Task statement:
Below are records to transcribe in full and unchanged; omit every picture.

Records for this exercise:
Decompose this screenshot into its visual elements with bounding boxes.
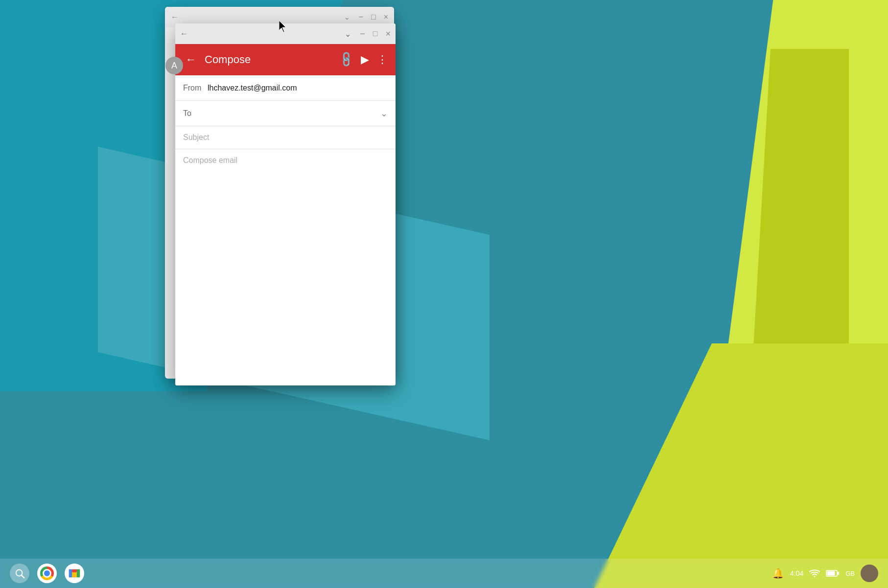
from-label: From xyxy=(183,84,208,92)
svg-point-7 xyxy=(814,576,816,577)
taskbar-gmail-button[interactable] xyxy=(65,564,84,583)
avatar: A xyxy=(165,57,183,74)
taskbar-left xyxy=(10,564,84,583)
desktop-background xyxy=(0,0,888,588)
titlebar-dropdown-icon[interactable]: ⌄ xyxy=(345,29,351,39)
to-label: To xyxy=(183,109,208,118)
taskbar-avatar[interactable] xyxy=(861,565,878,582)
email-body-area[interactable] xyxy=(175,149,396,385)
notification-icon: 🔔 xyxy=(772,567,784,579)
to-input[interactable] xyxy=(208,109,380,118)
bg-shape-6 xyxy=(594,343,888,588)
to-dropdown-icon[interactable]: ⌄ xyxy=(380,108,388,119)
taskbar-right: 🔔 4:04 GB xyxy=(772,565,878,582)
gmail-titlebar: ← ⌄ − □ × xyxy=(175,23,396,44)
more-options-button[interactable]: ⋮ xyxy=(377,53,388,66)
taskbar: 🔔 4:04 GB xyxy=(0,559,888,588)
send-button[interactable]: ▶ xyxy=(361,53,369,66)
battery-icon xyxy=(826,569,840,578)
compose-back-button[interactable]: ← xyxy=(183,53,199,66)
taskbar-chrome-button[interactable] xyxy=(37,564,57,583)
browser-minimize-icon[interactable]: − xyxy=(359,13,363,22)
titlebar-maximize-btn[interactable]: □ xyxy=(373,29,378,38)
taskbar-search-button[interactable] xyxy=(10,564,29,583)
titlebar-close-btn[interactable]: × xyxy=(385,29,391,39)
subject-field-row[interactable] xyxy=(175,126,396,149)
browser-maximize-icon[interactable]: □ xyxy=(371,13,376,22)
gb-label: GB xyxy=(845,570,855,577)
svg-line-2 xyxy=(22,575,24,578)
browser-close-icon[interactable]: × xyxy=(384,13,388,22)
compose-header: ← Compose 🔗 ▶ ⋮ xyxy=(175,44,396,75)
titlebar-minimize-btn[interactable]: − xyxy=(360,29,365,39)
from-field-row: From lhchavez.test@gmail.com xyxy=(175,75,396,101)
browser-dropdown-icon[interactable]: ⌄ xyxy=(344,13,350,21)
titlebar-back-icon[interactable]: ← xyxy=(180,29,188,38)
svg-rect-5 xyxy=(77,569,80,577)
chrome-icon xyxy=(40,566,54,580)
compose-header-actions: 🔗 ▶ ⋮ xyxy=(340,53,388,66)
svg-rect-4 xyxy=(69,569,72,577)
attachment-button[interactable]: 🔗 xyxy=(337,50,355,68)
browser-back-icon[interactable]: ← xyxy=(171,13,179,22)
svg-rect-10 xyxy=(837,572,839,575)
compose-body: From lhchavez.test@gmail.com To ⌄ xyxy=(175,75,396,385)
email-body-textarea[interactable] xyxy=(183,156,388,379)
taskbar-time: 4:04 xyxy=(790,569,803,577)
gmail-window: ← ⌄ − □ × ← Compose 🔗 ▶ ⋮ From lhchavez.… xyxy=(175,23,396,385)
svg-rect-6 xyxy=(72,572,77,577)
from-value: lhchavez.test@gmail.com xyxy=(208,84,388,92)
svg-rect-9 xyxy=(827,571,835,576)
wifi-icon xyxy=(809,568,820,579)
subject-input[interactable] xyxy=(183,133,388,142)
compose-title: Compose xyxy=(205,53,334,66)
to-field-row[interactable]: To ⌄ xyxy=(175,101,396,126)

Written reply:
Decompose this screenshot into its visual elements with bounding boxes.
from-label: From xyxy=(183,84,208,92)
svg-point-7 xyxy=(814,576,816,577)
taskbar-gmail-button[interactable] xyxy=(65,564,84,583)
avatar: A xyxy=(165,57,183,74)
taskbar-left xyxy=(10,564,84,583)
desktop-background xyxy=(0,0,888,588)
titlebar-dropdown-icon[interactable]: ⌄ xyxy=(345,29,351,39)
to-label: To xyxy=(183,109,208,118)
taskbar-avatar[interactable] xyxy=(861,565,878,582)
email-body-area[interactable] xyxy=(175,149,396,385)
notification-icon: 🔔 xyxy=(772,567,784,579)
to-input[interactable] xyxy=(208,109,380,118)
bg-shape-6 xyxy=(594,343,888,588)
to-dropdown-icon[interactable]: ⌄ xyxy=(380,108,388,119)
taskbar-right: 🔔 4:04 GB xyxy=(772,565,878,582)
gmail-titlebar: ← ⌄ − □ × xyxy=(175,23,396,44)
more-options-button[interactable]: ⋮ xyxy=(377,53,388,66)
taskbar: 🔔 4:04 GB xyxy=(0,559,888,588)
send-button[interactable]: ▶ xyxy=(361,53,369,66)
battery-icon xyxy=(826,569,840,578)
compose-back-button[interactable]: ← xyxy=(183,53,199,66)
taskbar-chrome-button[interactable] xyxy=(37,564,57,583)
browser-minimize-icon[interactable]: − xyxy=(359,13,363,22)
titlebar-maximize-btn[interactable]: □ xyxy=(373,29,378,38)
taskbar-search-button[interactable] xyxy=(10,564,29,583)
titlebar-close-btn[interactable]: × xyxy=(385,29,391,39)
subject-field-row[interactable] xyxy=(175,126,396,149)
browser-maximize-icon[interactable]: □ xyxy=(371,13,376,22)
gb-label: GB xyxy=(845,570,855,577)
svg-line-2 xyxy=(22,575,24,578)
browser-close-icon[interactable]: × xyxy=(384,13,388,22)
compose-header: ← Compose 🔗 ▶ ⋮ xyxy=(175,44,396,75)
titlebar-minimize-btn[interactable]: − xyxy=(360,29,365,39)
from-field-row: From lhchavez.test@gmail.com xyxy=(175,75,396,101)
browser-dropdown-icon[interactable]: ⌄ xyxy=(344,13,350,21)
titlebar-back-icon[interactable]: ← xyxy=(180,29,188,38)
svg-rect-5 xyxy=(77,569,80,577)
chrome-icon xyxy=(40,566,54,580)
compose-header-actions: 🔗 ▶ ⋮ xyxy=(340,53,388,66)
svg-rect-4 xyxy=(69,569,72,577)
attachment-button[interactable]: 🔗 xyxy=(337,50,355,68)
browser-back-icon[interactable]: ← xyxy=(171,13,179,22)
svg-rect-10 xyxy=(837,572,839,575)
compose-body: From lhchavez.test@gmail.com To ⌄ xyxy=(175,75,396,385)
email-body-textarea[interactable] xyxy=(183,156,388,379)
taskbar-time: 4:04 xyxy=(790,569,803,577)
gmail-window: ← ⌄ − □ × ← Compose 🔗 ▶ ⋮ From lhchavez.… xyxy=(175,23,396,385)
svg-rect-6 xyxy=(72,572,77,577)
from-value: lhchavez.test@gmail.com xyxy=(208,84,388,92)
svg-rect-9 xyxy=(827,571,835,576)
wifi-icon xyxy=(809,568,820,579)
subject-input[interactable] xyxy=(183,133,388,142)
compose-title: Compose xyxy=(205,53,334,66)
to-field-row[interactable]: To ⌄ xyxy=(175,101,396,126)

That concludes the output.